ケリードは自分に向けられる視線を振り切り、庭の奥へと進んだ。


 白い薔薇が咲き誇る初夏の庭は単純な迷路になっていて、背の高い薔薇の壁のおかげで僅かな日陰が出来ている。


 何となく歩いているとどこからか、鼻を啜るような音が聞えた。

 

「ぐすんっ…………うぅ……」


 誰かが泣いているようだ。

 すすり泣くような声は近い。


 ケリードは声のする方へ向かって歩いた。

 

 泣いている子供の相手なんて面倒だ。

 それに自分は『リオン』という少女を探している最中で、見つけられなかったらそれもそれで面倒なのだ。


 父親の顔を立ててやるためにも、ケリードは見知らぬ少女を探さなくてはならない。

 だけど、こんな人がいない場所でひっそりと声を押し殺して泣いている誰かのことも、放っておけずに、ケリードは声の主を探した。


「たぶん、こっちだったような…………」


 ケリードは分岐する道の左の方を選択し、進んだ。

 少し進んで曲がり角を左に折れたところでケリードは足を止めた。


 そこは行き止まりだった。

 行き止まりになっている場所でしゃがみ込んでいる誰かがいる。


「君は…………」


 その人物はケリードの声に弾かれたように顔を上げた。


 ふわふわとした金色の波打つ髪、特上のガーネットのような美しい瞳、色白で愛らしい顔立ち、水色のドレスがとてもよく似合っている。

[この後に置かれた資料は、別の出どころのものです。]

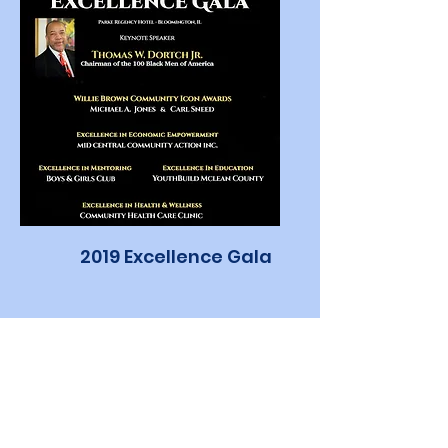
2019 Excellence Gala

 ガーネットのような瞳を縁取る長い睫毛が涙で濡れて微かに震える。

 瞳から零れ落ち、頬を伝う涙がきらきらと輝き、地面に消えた。


 まるで天使だ。

 迷い込んだ天使が泣いているのかと思うほど、少女は愛らしく、美しかった。


 冷静になれば天使などではないとこは分かる。

 けれども、当時のケリードにはそれ以外少女を表現する言葉を知らなかった。


「……どうして泣いてるの……?」


 ケリードは何とか言葉を絞り出した。

 きっと、この少女が探していた『リオン』だ。


 特徴が一致。あの男性とそっくりだ。

 水色のドレスも着ているし、間違いない。


 さっきの男性と違って、この少女は儚く繊細な印象だが、血縁者で間違いない。


 泣いているのに引っ張って連れて行くわけにもいかないので、ケリードはリオンを落ち着かせるために、優しい声で訊ねた。


「…………ピアノをする子が…………弾きたくないって……だから、リオンも弾けないの…………」


 リオンは言葉を詰まらせながら言う。


「どうして弾きたくないって言われたのかな?」


「その子が好きな婚約者が、私のことを好きなんだって」


「えぇ…………」


 何てくだらない。

 

 ケリードは子供の喧嘩理由が衝撃的過ぎて天を仰いだ。


 要約すると伴奏者の少女の婚約者がリオンに気のある素振りを見せ、リオンもその婚約者に親し気に接したことで伴奏者の少女が嫉妬し、怒って伴奏をしないと部屋に立てこもってしまったらしい。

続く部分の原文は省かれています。